What is AIGC?
AIGC, or AI-Generated Content, refers to the automatic creation of content using advanced artificial intelligence technologies. This guide explores the AI techniques behind AIGC and the diverse types of content it can produce.
Understanding AIGC: A Three-Tiered Framework
AIGC is categorized into three levels based on technology:
1. Intelligent Digital Content Twin
- This concept involves mapping existing digital content to create new content where none exists.
- Enhancement includes improving and augmenting digital content, such as upscaling low-resolution images or restoring old photographs.
- Transformation allows for content conversion across modalities, like generating subtitles from audio or performing text-to-speech transformations.
- Use Cases: Image upscaling, audio-to-text transcription, text-to-speech conversion.
2. Intelligent Digital Content Editing
- This process modifies content based on its attributes. In computer vision, AI can analyze video content and edit clips by detecting relevant scenes.

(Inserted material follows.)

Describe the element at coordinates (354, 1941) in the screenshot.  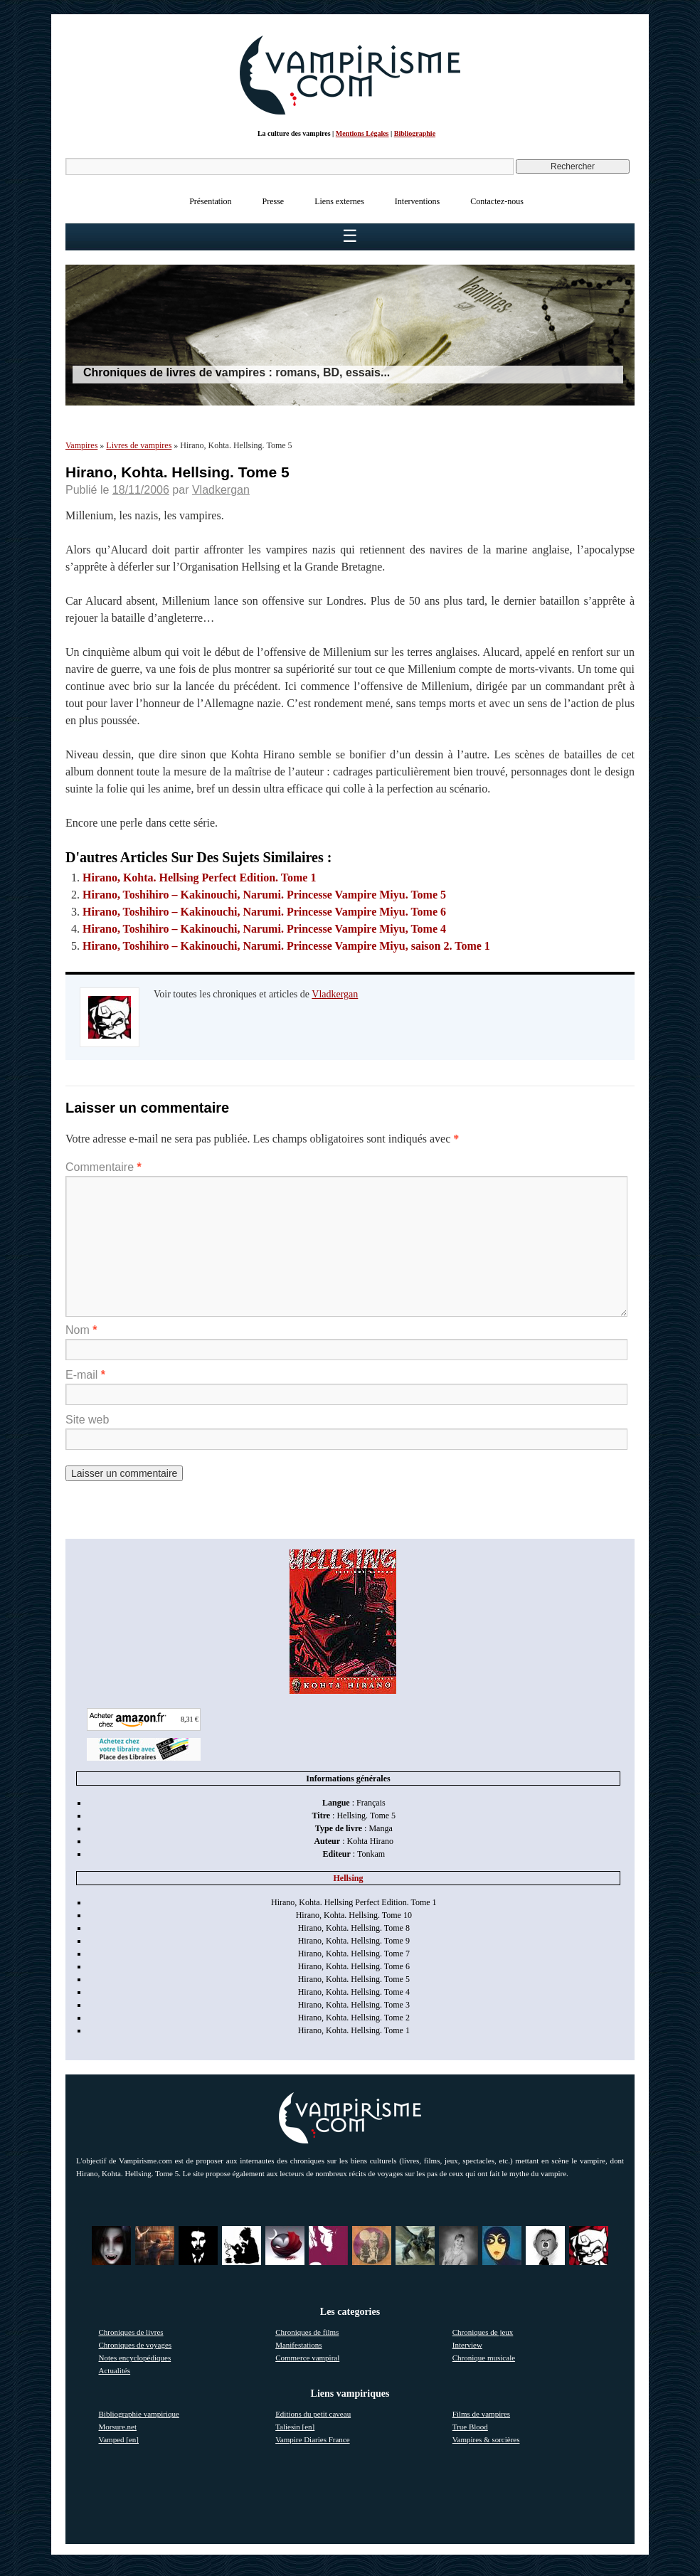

- AI can facilitate virtual fitting by understanding body shapes and controlling garment deformations. In audio, it differentiates between vocal signals and background noise.
- Application Areas: Video editing, virtual fitting, audio signal manipulation.
3. Intelligent Digital Content Generation
- This aspect involves learning abstract concepts and synthesizing them to create original content. For instance, AI can analyze artistic techniques and styles to produce unique artworks.
- It excels in generating text, music, and poetry, and can even create images based on text descriptions with specific styles and attributes.
- Application Areas: AI image generation, AI writing, chatbot text generation, video generation.
Key Aspects of AIGC Content Generation
AIGC encompasses five primary content generation areas:
1. Text Generation
- This utilizes natural language processing, with non-interactive types (e.g., summarization, content creation) and interactive types (e.g., chatbots, text-based games). Notable examples include JasperAI, Copy.AI, ChatGPT, and Bard.
2. Image Generation
- This can be divided into editing (e.g., super-resolution, image restoration) and autonomous generation, such as creating cartoon images from photos or generating visuals from text prompts. Key tools include DALL-E, Midjourney, and StableDiffusion.
3. Audio Generation
- Audio technology includes voice cloning and tailored audio for specific applications, such as digital announcements. Representative models are WaveNet and DeepVoice.
4. Video Generation
- Video generation includes both editing (e.g., enhancing video quality) and autonomous creation based on images or textual descriptions. Solutions like Deepfake and Make-A-Video exemplify this domain.
5. Multi-Modal Generation
- This innovative field enables the conversion between various modalities, such as turning text into images or audio and vice versa. Prominent tools include DALL-E and StableDiffusion.
Conclusion
AIGC represents a pivotal evolution in digital content creation, utilizing AI to generate and enhance various media. By understanding its technological foundations and applications, we can leverage AI's capabilities to meet diverse content generation needs.